Deploying Scalable APIs With Terraform and GitHub Actions

Scalability is a fundamental concept to consider when building efficient cloud solutions. Along with security, they are highlighted in Well-Architected framework pillars like Cost Optimisation and Reliability. I explored these two concepts in the third project I built as part of the #DevOpsAllStarsChallenge.

In this post, you will learn how to deploy a scalable public-facing API using AWS services like API Gateway and Elastic Container Service (ECS). In a way, it enhances the first project for the challenge by rearchitecting the infrastructure for security and using extra tooling like:

Terraform to provision/manage the infrastructure, and
GitHub Actions for automated CD workflows.

Project Summary

I created a containerised API management system for querying weather data - a web API built with Flask. It exposes a /weather endpoint that takes a city query parameter (and if the parameter is not provided, it uses a default city value of Manchester).

Main Concepts Covered

API management with API Gateway and Application Load Balancers for security and scalability
Public and private subnetting architecture for enhanced resource protection
Infrastructure-as-Code with Terraform
Terraform state management with backend blocks (S3 type)
Continuous Deployment with GitHub Actions

Read more about the project on GitHub

Architecture

This architecture would also work without the API gateway i.e., the load balancer is internet-facing (in a public subnet), so it has an accessible DNS name. However, I wanted to try API gateway so it was a good opportunity to learn about restricting access to load balancers through security groups.

Repo Structure

Infrastructure Configuration

I used Terraform to provision the entire architecture, including the ECS service creation (which needs an image already pushed to ECR for the task definition). This will be covered further below.

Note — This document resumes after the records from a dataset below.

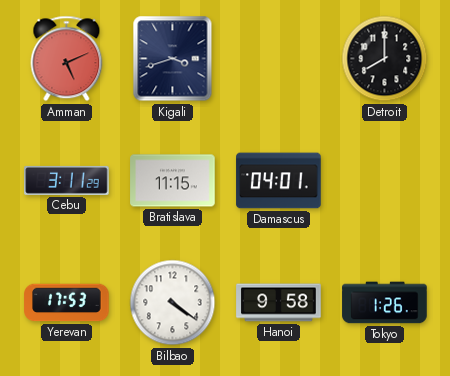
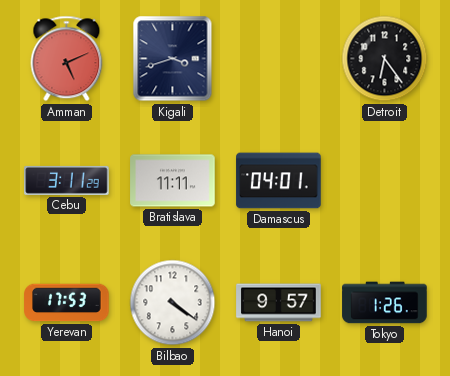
Detroit: 8:00 -> 6:24
Bratislava: 11:15 -> 11:11
Hanoi: 9:58 -> 9:57
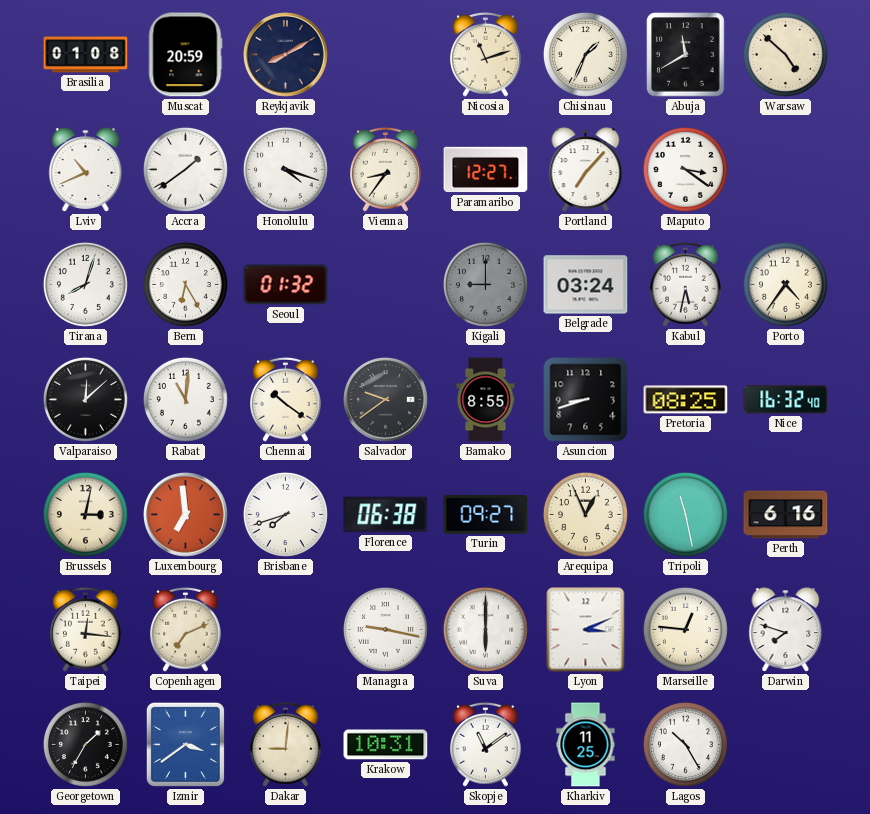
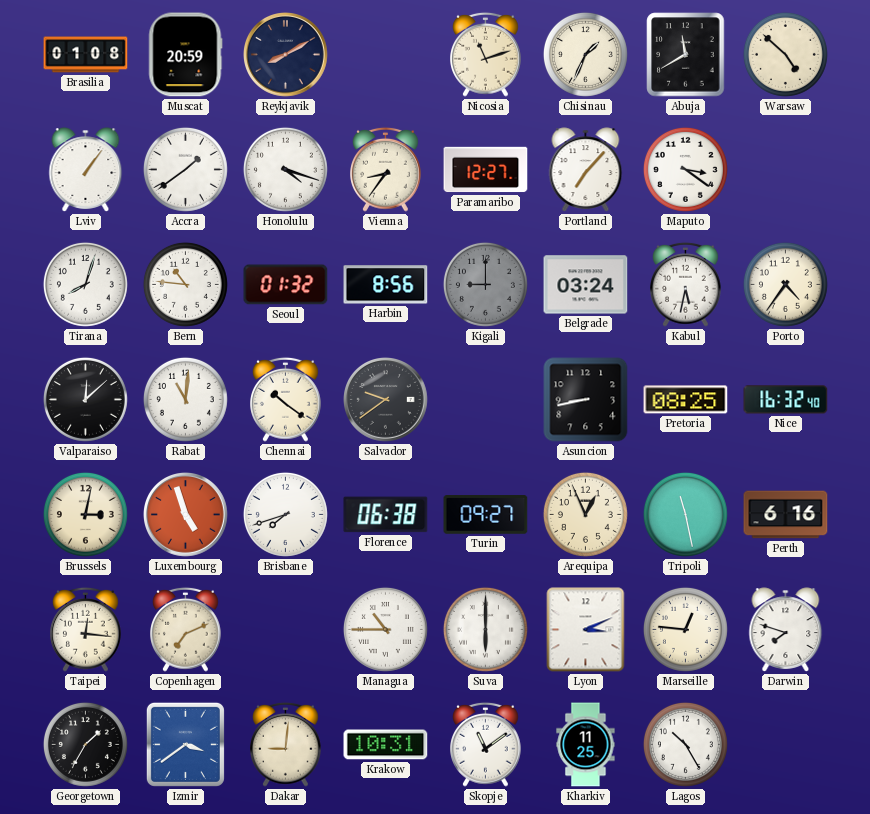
Lviv: 10:41 -> 1:06
Bern: 6:25 -> 10:46
Harbin: none -> 8:56
Bamako: 8:55 -> none
Asuncion: 8:42 -> 8:43
Luxembourg: 6:59 -> 4:57
Managua: 9:17 -> 10:45
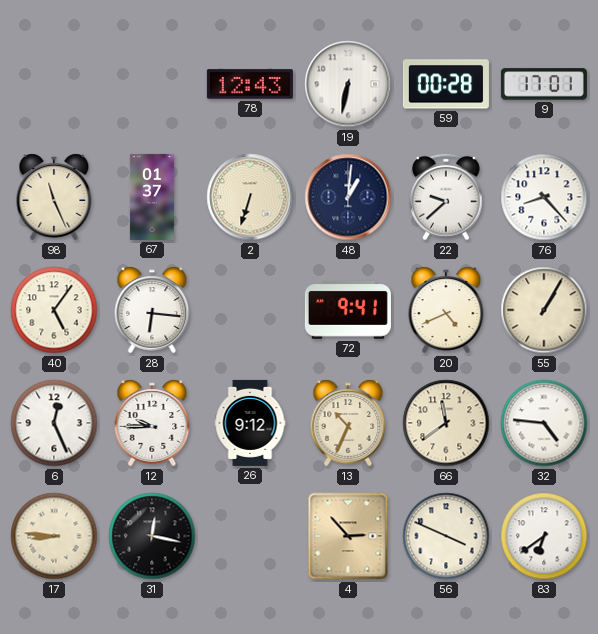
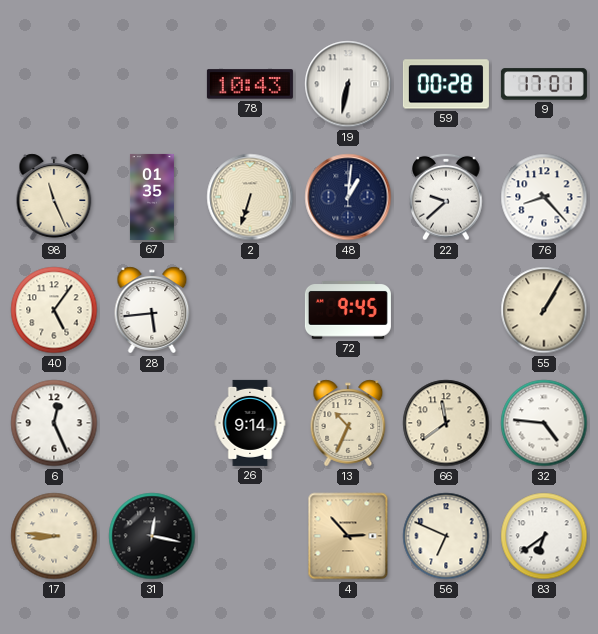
78: 12:43 -> 10:43
67: 01:37 -> 01:35
28: 6:16 -> 5:44
72: 9:41 -> 9:45
20: 4:41 -> none
12: 9:45 -> none
26: 9:12 -> 9:14
56: 3:49 -> 6:49
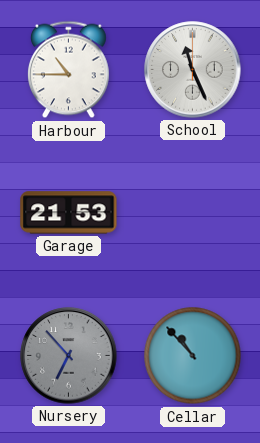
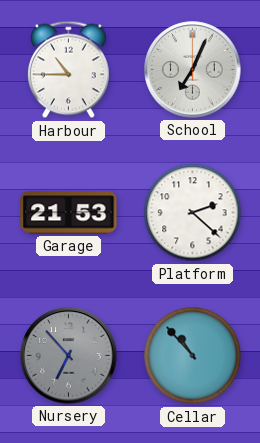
School: 11:26 -> 7:04
Platform: none -> 2:22
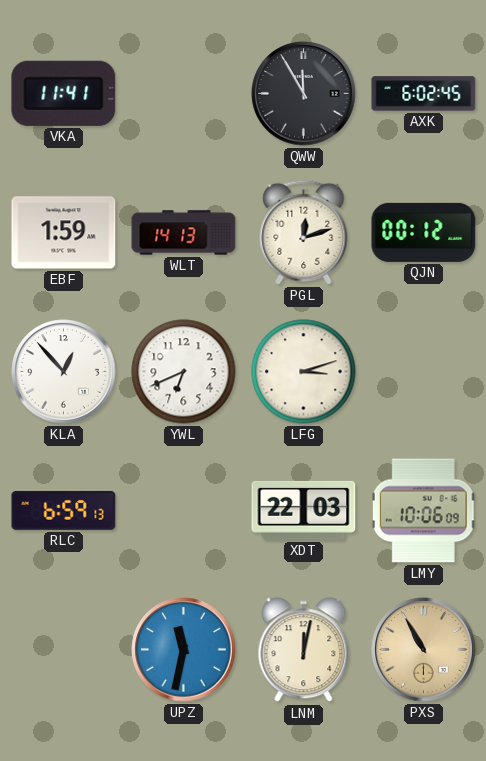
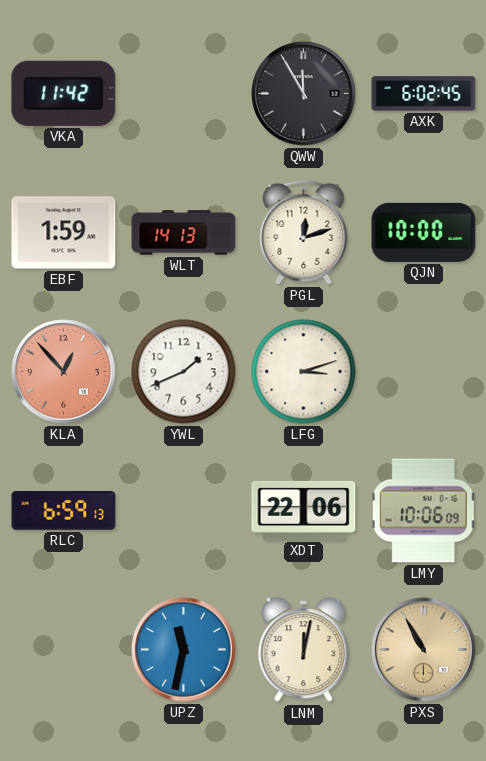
VKA: 11:41 -> 11:42
QJN: 00:12 -> 10:00
KLA dial: white -> salmon
YWL: 6:41 -> 1:41
XDT: 22:03 -> 22:06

All Terraform files can be found here.

Step 1: AWS Environment Setup

The following resources are set up within the aws_environment module:

1) custom VPC with public and private subnets: This was easy to set up using the Terraform AWS VPC module. You configure the module and Terraform will handle the creation of all relevant resources without needing to explicitly write the code yourself.

I chose 10.16.0.0/16 for the VPC (i.e., 65,536 available IP addresses from 10.16.0.0 to 10.16.255.255 ) and subnets (10.16.12.0/24, 10.16.24.0/24, 10.16.36.0/24 and 10.16.48.0/24 with 256 IP addresses each).

RFC 1918 on reserved ranges for private IP addresses
NAT gateway is enabled to ensure the resources in private subnets can communicate with resources placed in public subnets (or the internet).

2) Access management: IAM roles, policies to attach to the roles, security groups (allow only traffic from API gateway into load balancer, allow only traffic from load balancer into ECS service).

ECR repository for the container images.

Step 2: ECS Setup

Found in modules/ecs_setup:

1) Application Load Balancer, including target group and listener;

2) ECS: cluster, task definition for the service, and the service itself.

Step 3: API Gateway

Found in modules/api_gateway_setup:

All required configurations to create the gateway and integrate with the load balancer
Update security group for the load balancer to ensure it only allows incoming traffic from the API gateway IP ranges.

Continuous Deployment

I used GitHub Actions to automate the infrastructure deployment and management process. First, I outlined the jobs I wanted to run and the steps for each of them. This was continuously refined as I worked through the resources to be deployed.

Workflow Structure

I also experimented with managing deployments using GHA’s environments. This was a way of adding an extra level of authorisation with Terraform, by configuring the environment to have deployment protection rules.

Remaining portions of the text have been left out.